Ong noted that though safe management measures and other healthcare protocols matter much more, the DORSCON system still serves its purpose.
"We will constantly review all our safe management measures as well as the (DORSCON) framework, so we move with the times and have a system that suits the circumstances," he added.
— Yahoo Singapore (@YahooSG) April 22, 2022
DORSCON Yellow: Major adjustments to community SMMs
From next Tuesday, Singapore will make the following adjustments to community safe management measures, including the removal of check-ins with the TraceTogether application or token at most venues:
Group sizes: There will no longer be a group size limit, meaning that individuals will not be required to keep to a group of 10 persons for mask-off activities. The cap on the number of unique visitors per household, previously 10 persons at any one time, will also be lifted.
Mask-wearing: Mask-wearing will continue to be required in indoor settings when people leave their homes, including on public transport. Mask-wearing will remain optional in outdoor settings. However, individuals are encouraged to exercise precaution, for example, in crowded outdoor areas.
Workplace requirements: All workers may now return to the workplace, an increase from the current limit of 75 per cent of those who can work from home. Workers will be allowed to remove their masks at the workplace when they are not interacting physically with others and when they are not in customer-facing areas.
Safe distancing: As group size limits are lifted, safe distancing will no longer be required between individuals or between groups.
Capacity limits: The 75 per cent capacity limit for larger settings or events with more than 1,000 pax and that are mask-on will be removed.
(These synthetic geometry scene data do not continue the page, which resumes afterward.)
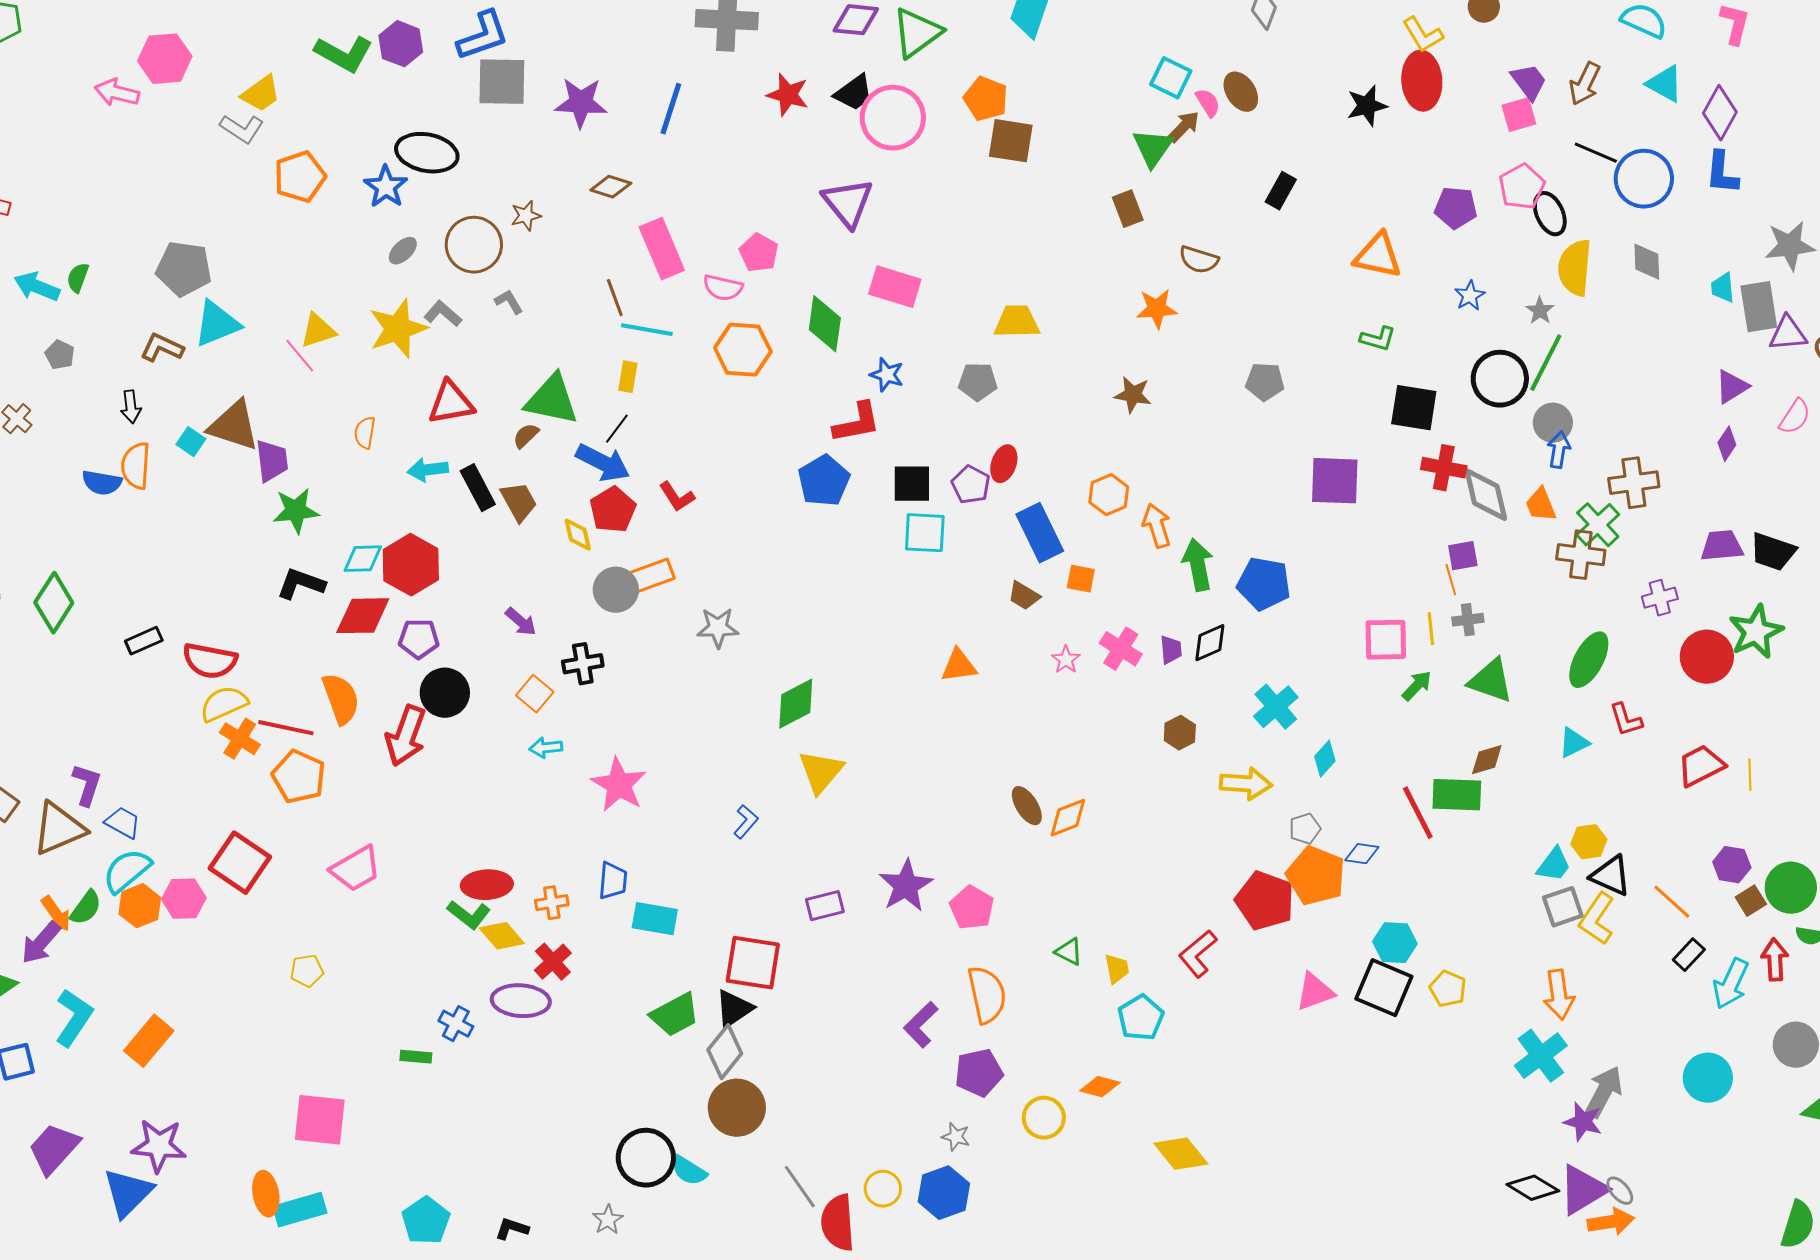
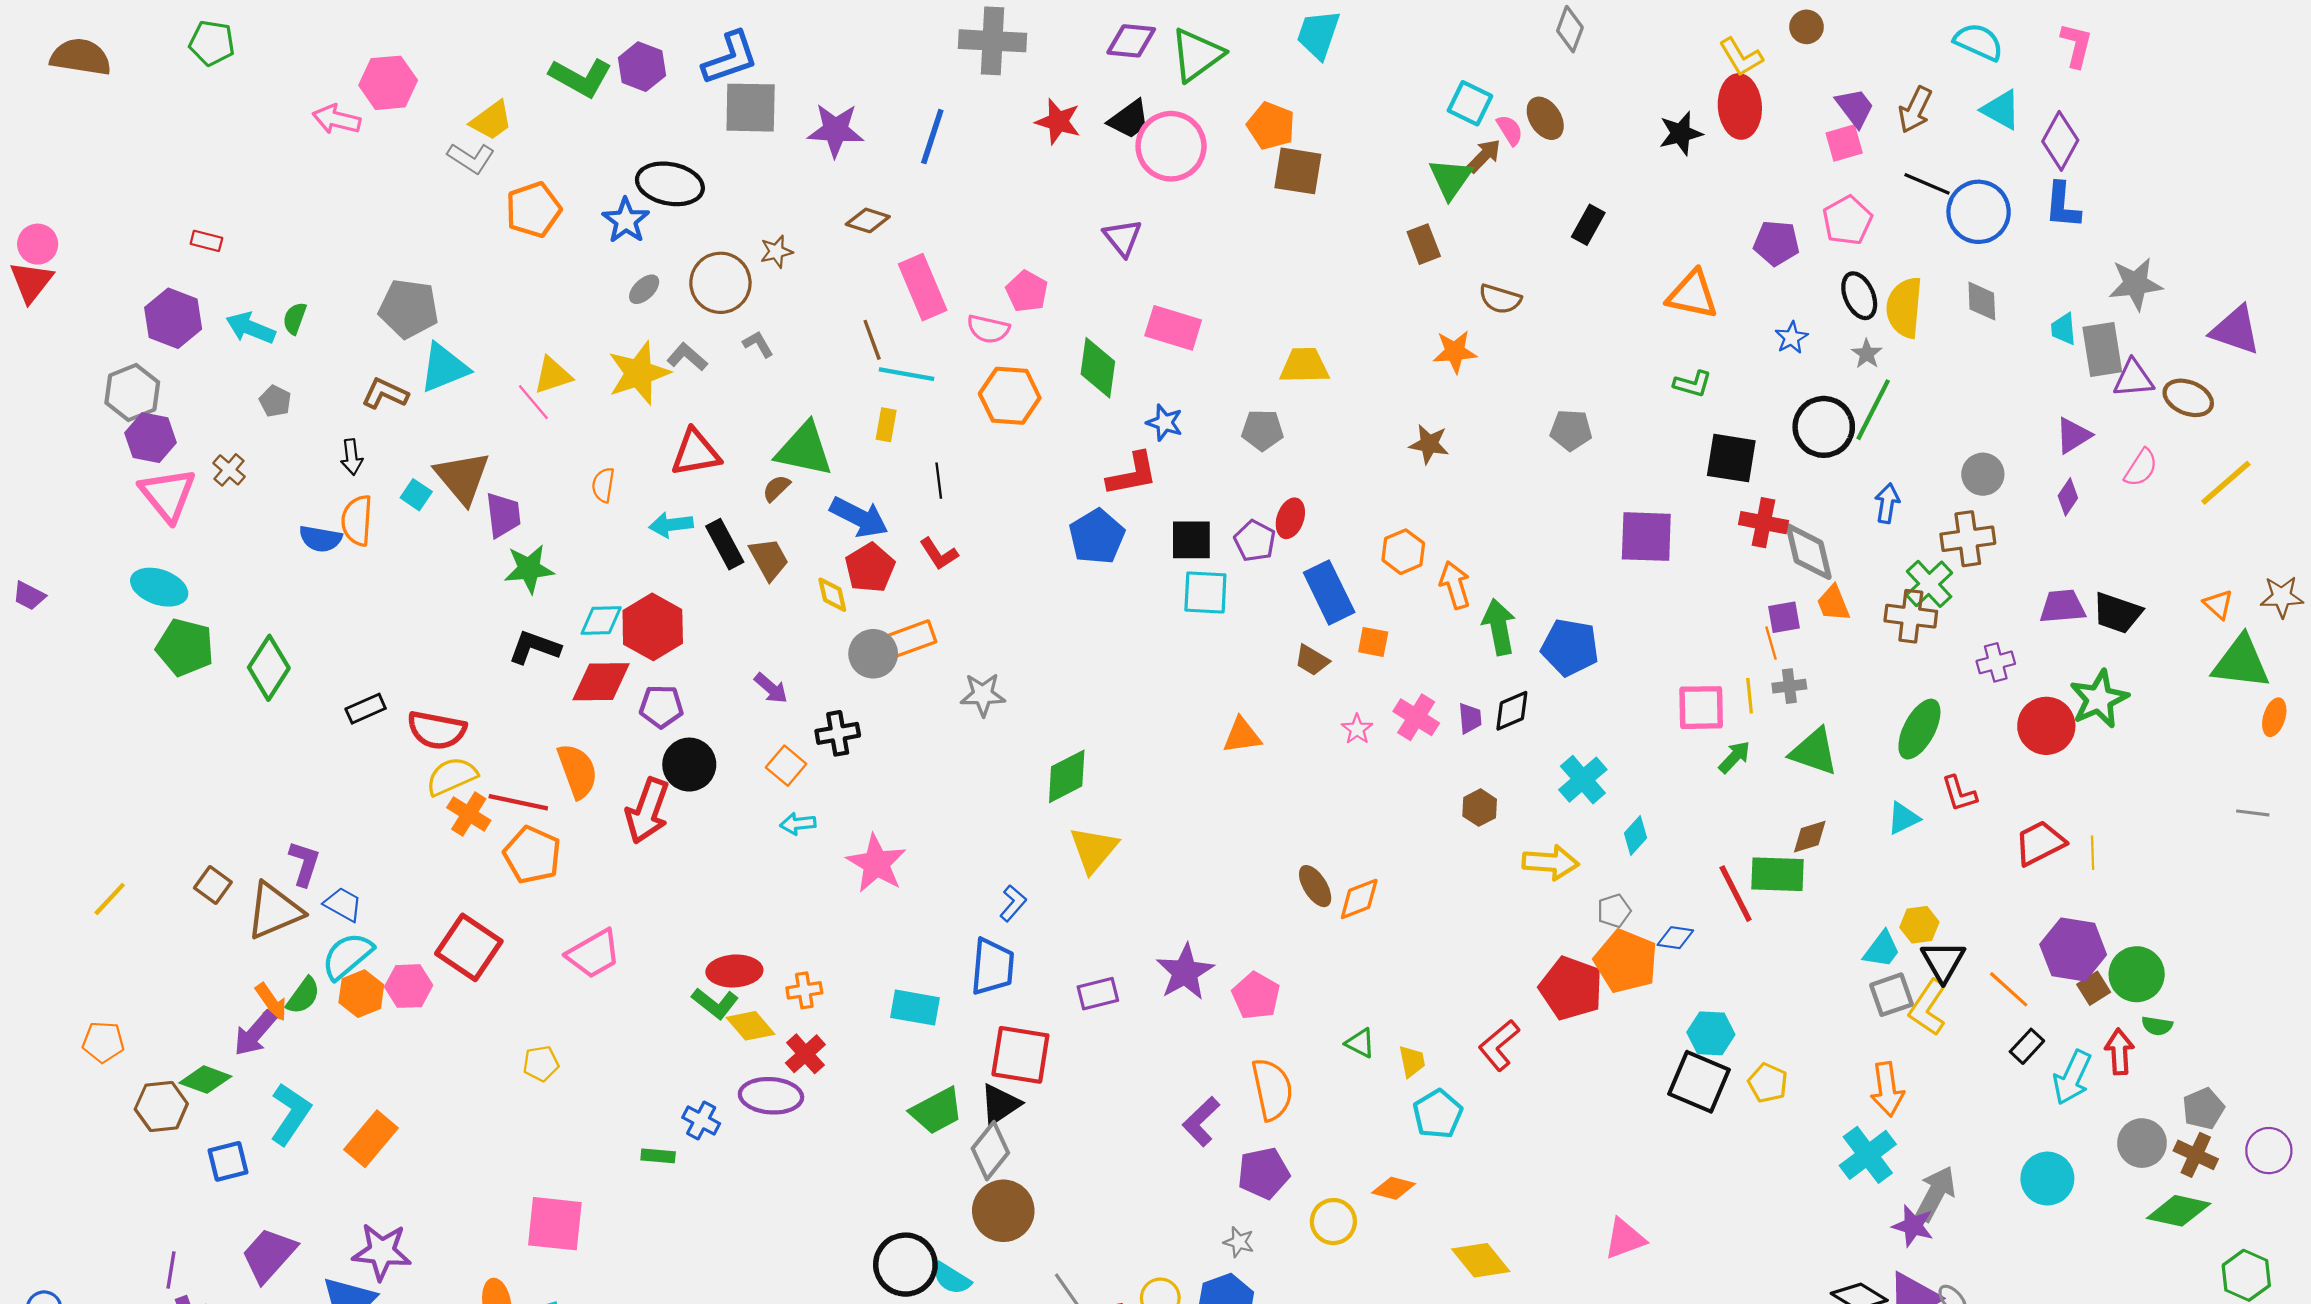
purple triangle: (848, 203) -> (1123, 238), size x0.7
black ellipse: (1550, 214) -> (1859, 296), moved
gray circle: (1553, 423) -> (1983, 474), moved
brown triangle: (234, 426) -> (462, 477), turned 32
black line: (617, 429) -> (939, 481), moved, turned -44
orange trapezoid: (1541, 505) -> (1833, 603), moved
purple hexagon: (1732, 865) -> (2073, 949), size x1.6
black triangle: (1611, 876) -> (1943, 961), turned 36
blue trapezoid: (613, 881) -> (993, 967), moved, size x1.4
pink triangle: (1315, 992) -> (1625, 1239), moved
However, all nightlife businesses – where dancing among patrons is one of the intended activities – will continue to be subject to a 75 per cent capacity limit.
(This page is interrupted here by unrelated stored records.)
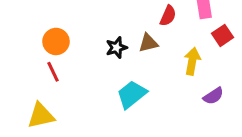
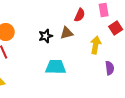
cyan trapezoid: (132, 94) -> (56, 67), turned 40
purple semicircle: (213, 96) -> (110, 68), turned -64

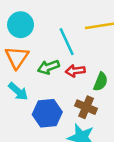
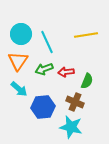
cyan line: (67, 42) -> (47, 42), moved

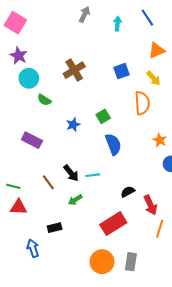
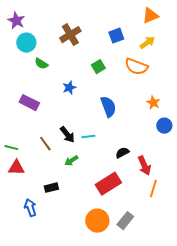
yellow arrow: (154, 78) -> (147, 43), turned -84
orange semicircle: (142, 103) -> (136, 67), turned 115
green square: (103, 116) -> (98, 67), moved
gray rectangle: (131, 262) -> (125, 221), turned 30

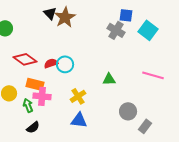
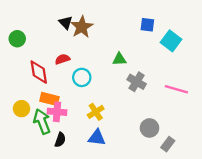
gray cross: (116, 30) -> (137, 82), moved
red diamond: (25, 59) -> (39, 72), turned 45
red semicircle: (51, 63) -> (62, 59), moved
green triangle: (109, 79) -> (119, 59), moved
green arrow: (28, 105) -> (42, 122), size x1.6
black semicircle: (33, 127) -> (60, 140), moved, turned -32

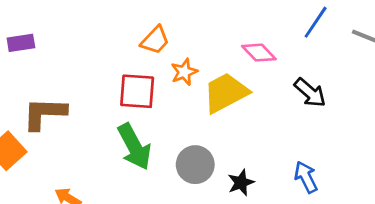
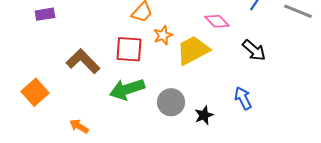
brown L-shape: (44, 113) -> (83, 61), moved, turned 44
green arrow: (134, 147) -> (127, 89), turned 100
blue arrow: (306, 177) -> (243, 98), moved

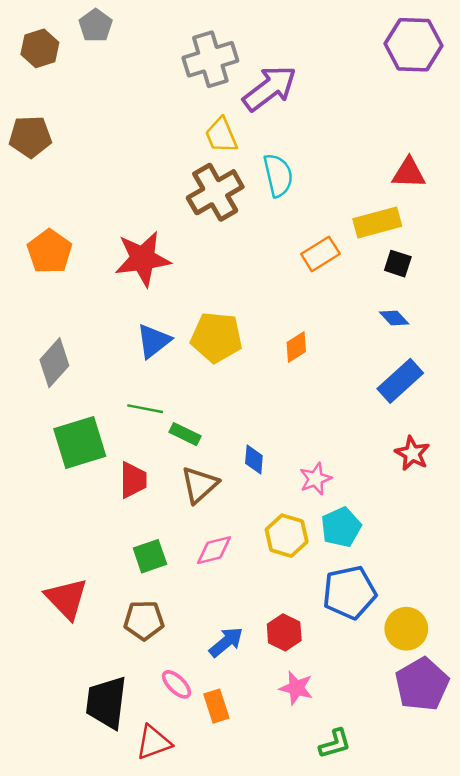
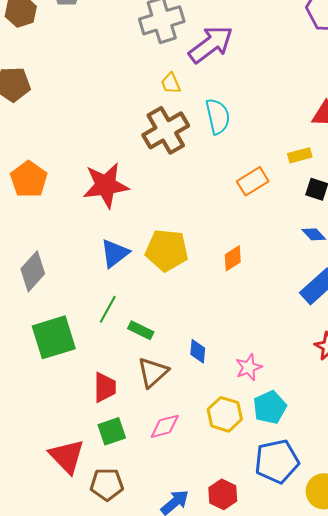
yellow trapezoid: (221, 135) -> (171, 83), size x0.7
yellow rectangle: (377, 222) -> (300, 155), size x0.6
green line: (145, 409) -> (108, 309), turned -72
red trapezoid: (133, 480) -> (105, 387), moved
red triangle: (67, 599) -> (67, 456), moved

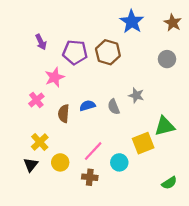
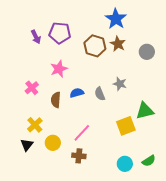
brown star: (173, 23) -> (118, 44), moved
purple pentagon: (75, 52) -> (60, 33), moved
pink star: (55, 77) -> (59, 69), moved
cyan circle: (119, 162) -> (125, 164), moved

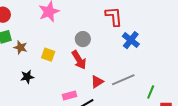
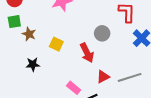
gray circle: (83, 39) -> (102, 33), moved
pink rectangle: (69, 96) -> (74, 88), turned 48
"We continue to encourage all employers to retain and to promote flexible work arrangements and some form of practical work from home arrangements for the employees," said Wong.
More migrant workers to be able to visit community
From next Tuesday, up to 25,000 migrant workers will be able to visit the community on weekdays, and up to 50,000 on weekends and public holidays, for up to eight hours per visit.
This is an increase from the current quotas of 15,000 on weekdays and 30,000 on weekends and public holidays.
Unvaccinated migrant workers will also be allowed to participate in community visits. They will not be required to apply for exit passes or take pre-visit tests before going to recreation centres.
Migrant workers will still need to apply for exit passes and indicate their selected locations in the community. The Ministry of Manpower will monitor the application numbers and continue to conduct regular checks at potential congregation hotspots.
Wong noted that while authorities have significantly eased the measures for migrant workers in the dormitories, control measures will still be in place in such communal living settings due to greater risks of infection.
"But clearly, we are moving in the same direction of easing the measures for migrant workers, and in the dormitories. We will allow, eventually, all of them to go out to the community. There should be no doubt about that," he added, without mentioning a timeline.